▶ _TASK OBJECTIVE_: Check the records below line by line. Give the count of lines with "Woodworking", and nothing else.

=-=-=-=-=

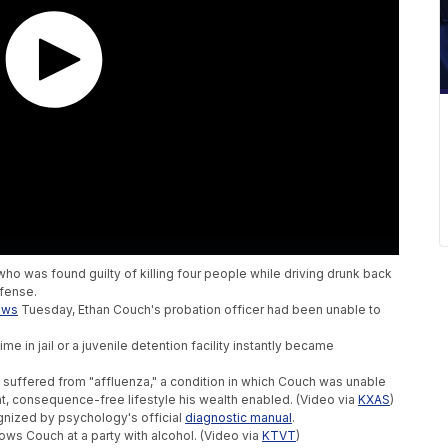
who was found guilty of killing four people while driving drunk back
efense.
ews
Tuesday, Ethan Couch's probation officer had been unable to
e in jail or a juvenile detention facility instantly became
 suffered from "affluenza," a condition in which Couch was unable
nt, consequence-free lifestyle his wealth enabled. (Video via
KXAS
)
cognized by psychology's official
diagnostic manual
.
ows Couch at a party with alcohol. (Video via
KTVT
)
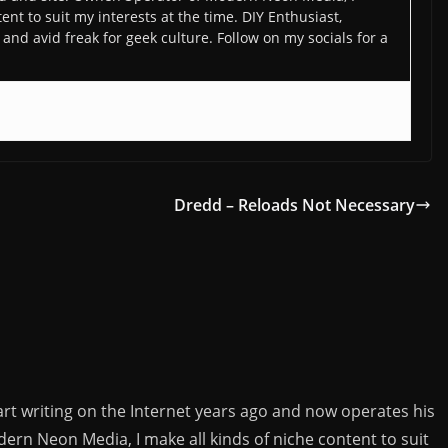
ent to suit my interests at the time. DIY Enthusiast,
and avid freak for geek culture. Follow on my socials for a
Dredd – Reloads Not Necessary
rt writing on the Internet years ago and now operates his
rn Neon Media, I make all kinds of niche content to suit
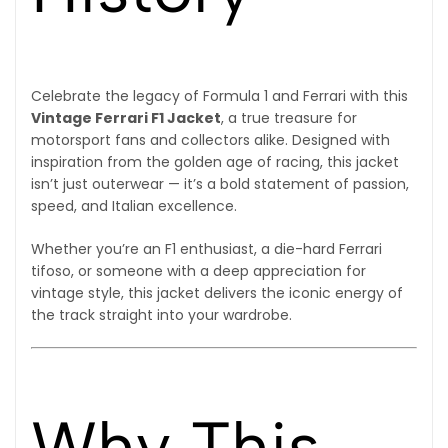
Celebrate the legacy of Formula 1 and Ferrari with this
Vintage Ferrari F1 Jacket
, a true treasure for
motorsport fans and collectors alike. Designed with
inspiration from the golden age of racing, this jacket
isn’t just outerwear — it’s a bold statement of passion,
speed, and Italian excellence.
Whether you’re an F1 enthusiast, a die-hard Ferrari
tifoso, or someone with a deep appreciation for
vintage style, this jacket delivers the iconic energy of
the track straight into your wardrobe.
Why This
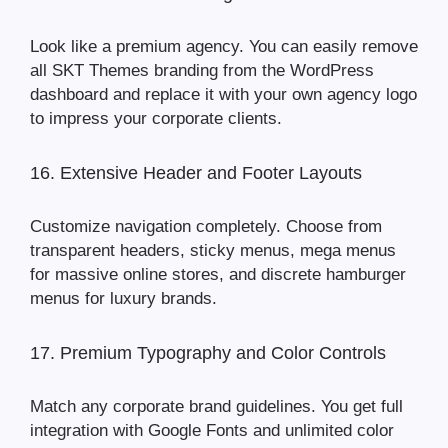
Look like a premium agency. You can easily remove
all SKT Themes branding from the WordPress
dashboard and replace it with your own agency logo
to impress your corporate clients.
16. Extensive Header and Footer Layouts
Customize navigation completely. Choose from
transparent headers, sticky menus, mega menus
for massive online stores, and discrete hamburger
menus for luxury brands.
17. Premium Typography and Color Controls
Match any corporate brand guidelines. You get full
integration with Google Fonts and unlimited color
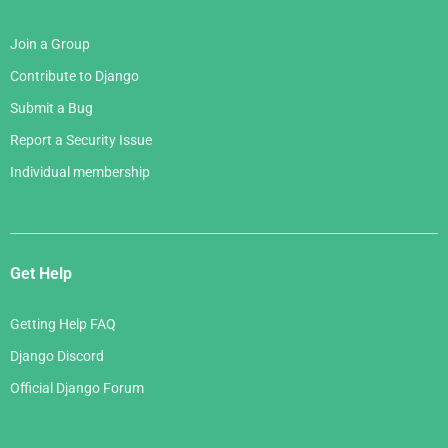
Join a Group
Contribute to Django
Submit a Bug
Report a Security Issue
Individual membership
Get Help
Getting Help FAQ
Django Discord
Official Django Forum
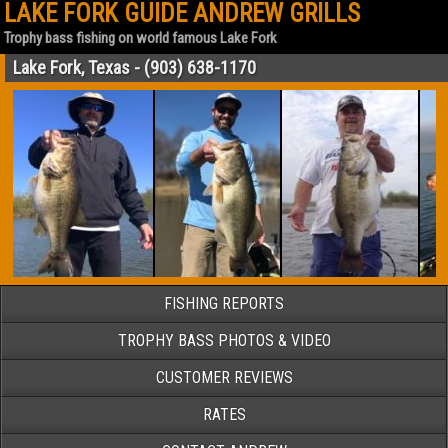
LAKE FORK GUIDE ANDREW GRILLS
Trophy bass fishing on world famous Lake Fork
Lake Fork, Texas - (903) 638-1170
FISHING REPORTS
TROPHY BASS PHOTOS & VIDEO
CUSTOMER REVIEWS
RATES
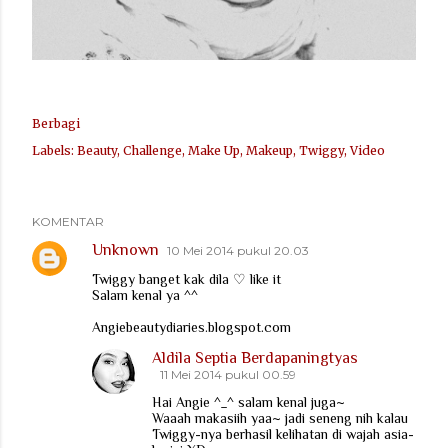
Berbagi
Labels:
Beauty
Challenge
Make Up
Makeup
Twiggy
Video
KOMENTAR
Unknown
10 Mei 2014 pukul 20.03
Twiggy banget kak dila ♡ like it
Salam kenal ya ^^
Angiebeautydiaries.blogspot.com
Aldila Septia Berdapaningtyas
11 Mei 2014 pukul 00.59
Hai Angie ^_^ salam kenal juga~
Waaah makasiih yaa~ jadi seneng nih kalau
Twiggy-nya berhasil kelihatan di wajah asia-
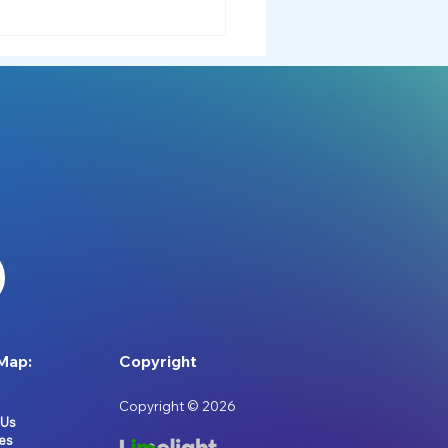
ory Processing: A Free
Recorded Workshop 🎥
Map:
Copyright
Copyright © 2026
 Us
es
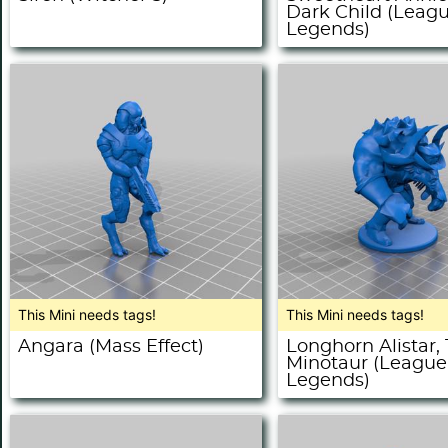
Dark Child (Leagu
Legends)
This Mini needs tags!
This Mini needs tags!
Angara (Mass Effect)
Longhorn Alistar,
Minotaur (League
Legends)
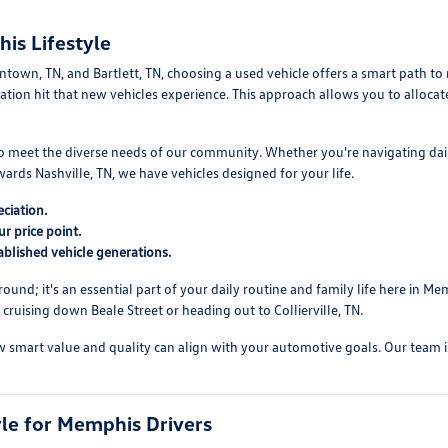
is Lifestyle
own, TN, and Bartlett, TN, choosing a used vehicle offers a smart path to re
reciation hit that new vehicles experience. This approach allows you to allo
 to meet the diverse needs of our community. Whether you're navigating da
ds Nashville, TN, we have vehicles designed for your life.
ciation.
r price point.
blished vehicle generations.
round; it's an essential part of your daily routine and family life here in
ruising down Beale Street or heading out to Collierville, TN.
mart value and quality can align with your automotive goals. Our team is re
yle for Memphis Drivers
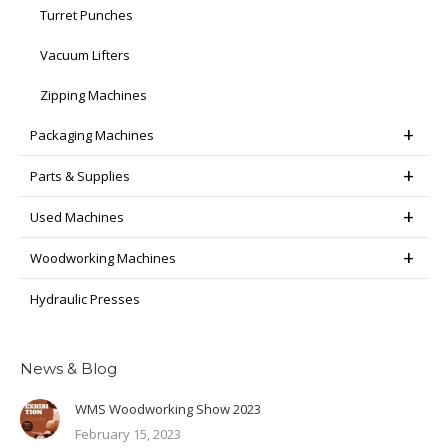
Turret Punches
Vacuum Lifters
Zipping Machines
Packaging Machines
Parts & Supplies
Used Machines
Woodworking Machines
Hydraulic Presses
News & Blog
WMS Woodworking Show 2023
February 15, 2023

=-=-=-=-=

▶ _SOLUTION BELOW_: 2